A single number is the whole answer: the tally of lines in the data below that include the word "their".

▬▬▬

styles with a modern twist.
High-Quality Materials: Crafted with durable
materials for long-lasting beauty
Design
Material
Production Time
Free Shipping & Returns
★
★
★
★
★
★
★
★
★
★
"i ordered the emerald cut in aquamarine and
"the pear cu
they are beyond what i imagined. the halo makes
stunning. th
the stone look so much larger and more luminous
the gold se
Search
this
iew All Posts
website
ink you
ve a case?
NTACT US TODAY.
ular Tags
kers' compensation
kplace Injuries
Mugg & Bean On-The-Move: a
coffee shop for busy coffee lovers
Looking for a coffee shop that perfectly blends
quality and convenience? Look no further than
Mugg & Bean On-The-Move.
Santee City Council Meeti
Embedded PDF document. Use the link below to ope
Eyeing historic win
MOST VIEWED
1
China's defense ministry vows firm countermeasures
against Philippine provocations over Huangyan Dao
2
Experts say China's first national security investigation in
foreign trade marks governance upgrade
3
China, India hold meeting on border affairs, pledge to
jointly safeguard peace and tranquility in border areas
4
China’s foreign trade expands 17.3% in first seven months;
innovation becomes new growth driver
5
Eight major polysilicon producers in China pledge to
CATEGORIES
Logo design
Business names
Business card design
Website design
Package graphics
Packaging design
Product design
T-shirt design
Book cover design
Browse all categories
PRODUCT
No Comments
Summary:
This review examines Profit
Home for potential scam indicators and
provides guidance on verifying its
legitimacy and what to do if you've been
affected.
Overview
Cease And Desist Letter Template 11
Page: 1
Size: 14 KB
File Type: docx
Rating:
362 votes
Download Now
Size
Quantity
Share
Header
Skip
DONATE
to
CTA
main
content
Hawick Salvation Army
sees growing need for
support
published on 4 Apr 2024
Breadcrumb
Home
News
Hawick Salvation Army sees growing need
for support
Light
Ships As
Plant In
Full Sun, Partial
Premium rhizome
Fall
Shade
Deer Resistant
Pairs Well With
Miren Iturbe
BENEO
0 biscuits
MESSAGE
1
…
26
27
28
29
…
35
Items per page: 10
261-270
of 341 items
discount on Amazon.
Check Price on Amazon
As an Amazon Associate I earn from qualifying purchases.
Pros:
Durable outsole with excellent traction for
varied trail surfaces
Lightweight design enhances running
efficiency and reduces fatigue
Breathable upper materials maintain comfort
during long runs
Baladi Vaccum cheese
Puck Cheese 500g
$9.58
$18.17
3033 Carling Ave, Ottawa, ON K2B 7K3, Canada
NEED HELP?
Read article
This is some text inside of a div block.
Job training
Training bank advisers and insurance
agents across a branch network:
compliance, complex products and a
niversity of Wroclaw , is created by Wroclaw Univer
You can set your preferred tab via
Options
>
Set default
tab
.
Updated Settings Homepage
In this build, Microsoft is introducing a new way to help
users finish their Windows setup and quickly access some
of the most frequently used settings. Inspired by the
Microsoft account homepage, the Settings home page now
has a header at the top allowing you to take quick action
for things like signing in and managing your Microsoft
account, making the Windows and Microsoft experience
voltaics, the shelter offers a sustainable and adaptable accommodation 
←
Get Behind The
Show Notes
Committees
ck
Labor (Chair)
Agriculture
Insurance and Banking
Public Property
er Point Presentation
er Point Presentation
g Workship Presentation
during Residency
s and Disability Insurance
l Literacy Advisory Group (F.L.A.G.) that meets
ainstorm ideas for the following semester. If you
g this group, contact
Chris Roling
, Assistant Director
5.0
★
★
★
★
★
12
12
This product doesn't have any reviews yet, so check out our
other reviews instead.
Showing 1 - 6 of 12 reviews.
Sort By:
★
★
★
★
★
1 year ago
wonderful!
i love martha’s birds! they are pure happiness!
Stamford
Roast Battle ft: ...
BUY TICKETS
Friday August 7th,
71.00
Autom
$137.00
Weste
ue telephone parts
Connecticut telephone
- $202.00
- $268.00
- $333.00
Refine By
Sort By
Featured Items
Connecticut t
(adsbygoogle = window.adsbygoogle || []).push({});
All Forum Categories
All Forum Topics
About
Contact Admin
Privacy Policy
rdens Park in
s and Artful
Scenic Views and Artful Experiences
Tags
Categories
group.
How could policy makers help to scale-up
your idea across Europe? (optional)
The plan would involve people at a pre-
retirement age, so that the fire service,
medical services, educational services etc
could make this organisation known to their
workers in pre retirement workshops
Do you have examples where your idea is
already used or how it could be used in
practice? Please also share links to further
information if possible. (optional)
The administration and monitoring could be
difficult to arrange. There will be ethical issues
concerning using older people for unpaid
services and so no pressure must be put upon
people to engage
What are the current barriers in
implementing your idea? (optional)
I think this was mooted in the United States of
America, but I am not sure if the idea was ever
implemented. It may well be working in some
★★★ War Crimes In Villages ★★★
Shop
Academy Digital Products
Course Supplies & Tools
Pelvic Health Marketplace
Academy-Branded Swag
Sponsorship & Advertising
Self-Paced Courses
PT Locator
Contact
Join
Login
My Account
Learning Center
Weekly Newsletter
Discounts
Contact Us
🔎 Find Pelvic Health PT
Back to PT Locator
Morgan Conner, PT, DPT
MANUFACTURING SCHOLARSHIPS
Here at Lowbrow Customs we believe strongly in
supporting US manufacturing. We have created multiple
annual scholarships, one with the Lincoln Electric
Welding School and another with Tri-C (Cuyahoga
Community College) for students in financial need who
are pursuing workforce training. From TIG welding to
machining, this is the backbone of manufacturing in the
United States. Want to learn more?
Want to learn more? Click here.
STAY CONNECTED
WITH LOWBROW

▬▬▬

* [Output for this exercise]:
2